Tatiana Thieme

Thieme

Tatiana Thieme is an urban ethnographer and Lecturer based in the Department of Geography at University College London. Her research focuses on urban “hustle” economies in precarious urban environments, and urban political ecologies of waste and sanitation in the Global South. This article is based on ethnographic research conducted in Nairobi between 2009 and 2010, and subsequent fieldwork in 2011, 2012, 2016, and 2017.

Tatiana graduated from Cornell University (New York, USA) with a BA in Anthropology and Dance (2000), where she was awarded a grant from the Cornell Council for the Arts. She completed an MSc in Law and Anthropology at the London School of Economics (2004), and an MPhil/PhD in Human Geography at the University of Cambridge.
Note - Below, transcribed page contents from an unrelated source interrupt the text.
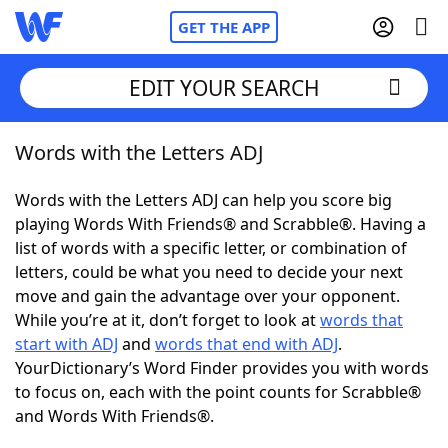
GET THE APP
EDIT YOUR SEARCH
Words with the Letters ADJ
Home
Words with the Letters ADJ can help you score big
Words With Friends
Cheat
playing Words With Friends® and Scrabble®. Having a
list of words with a specific letter, or combination of
NYT Crossplay Cheat
letters, could be what you need to decide your next
move and gain the advantage over your opponent.
Scrabble
Helpers
While you’re at it, don’t forget to look at
words that
start with ADJ
and
words that end with ADJ
.
YourDictionary’s Word Finder provides you with words
Today's NYT Games
Hints & Answers
to focus on, each with the point counts for Scrabble®
and Words With Friends®.
Word Games
Helpers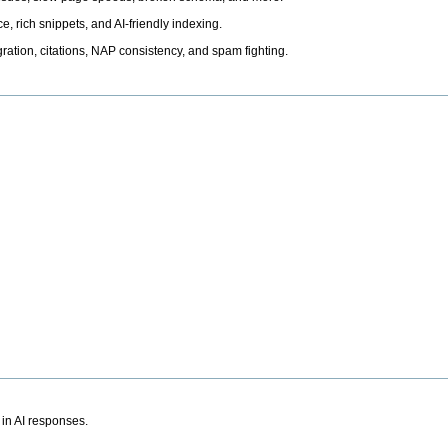
, rich snippets, and AI-friendly indexing.
ation, citations, NAP consistency, and spam fighting.
 in AI responses.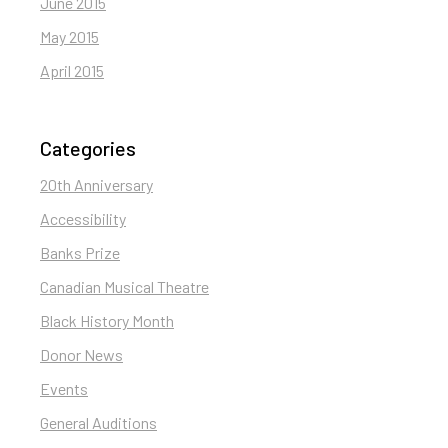
June 2015
May 2015
April 2015
Categories
20th Anniversary
Accessibility
Banks Prize
Canadian Musical Theatre
Black History Month
Donor News
Events
General Auditions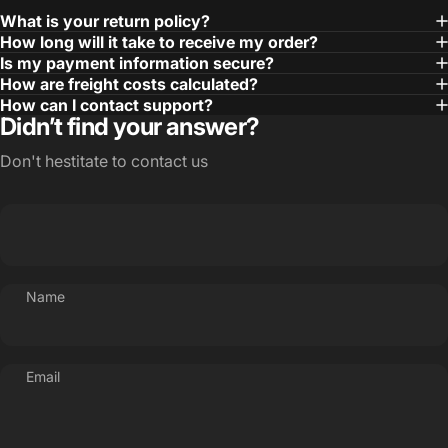
What is your return policy?
How long will it take to receive my order?
Is my payment information secure?
How are freight costs calculated?
How can I contact support?
Didn’t find your answer?
Don't hestitate to contact us
Name
Email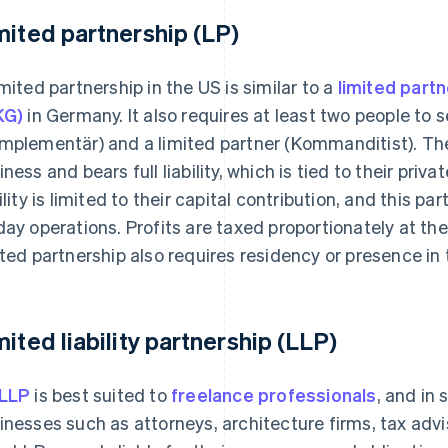
mited partnership (LP)
imited partnership in the US is similar to a
limited part
KG)
in Germany. It also requires at least two people to se
mplementär) and a limited partner (Kommanditist). Th
iness and bears full liability, which is tied to their priv
bility is limited to their capital contribution, and this pa
day operations. Profits are taxed proportionately at the 
ited partnership also requires residency or presence in 
mited liability partnership (LLP)
LLP
is best suited to
freelance professionals
, and in 
inesses such as attorneys, architecture firms, tax advi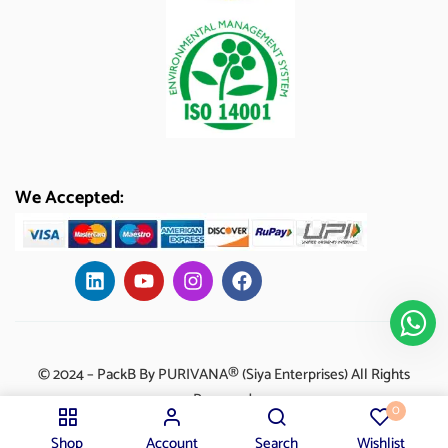
We Accepted:
© 2024 – PackB By PURIVANA® (Siya Enterprises) All Rights
Reserved.
0
Shop
Account
Search
Wishlist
She was an Honorary Cambridge European Trust Scholar (2008) and her PhD was funded by an ESRC Case Studentship (2013). She worked as a Lecturer in the Geography Department of the University of Cambridge and a Director of Studies at Fitzwilliam College from 2013 to 2015. Tatiana joined UCL’s Geography Department in October 2015.

Since 2011, she has also been affiliated with Paris based Social Business/Enterprise and Poverty Chair at Haute Ecole de Commerce (HEC), and has been a visiting lecturer at Ecole Normale Superieure (ENS) for their Masters modules on “Economie et Société”. She is a fellow of the Royal Geographical Society, a member of the Association of American Geographers, Association of American Anthropologists, British Institute of East Africa (BIEA), Institut Francais de Recherche en Afrique (IFRA), and the University of Cambridge African Research Forum. Tatiana is also passionate about the convergence of critical academic reflection and practice. She has worked as an academic advisor on numerous action research projects in Kenya, India, Philippines, and South Africa focused on improving access to urban sanitation, nutrition, and energy for the urban poor, and is one of 20 members of Paris-based think tank Re(Source), focused on tackling water, sanitation and energy poverty.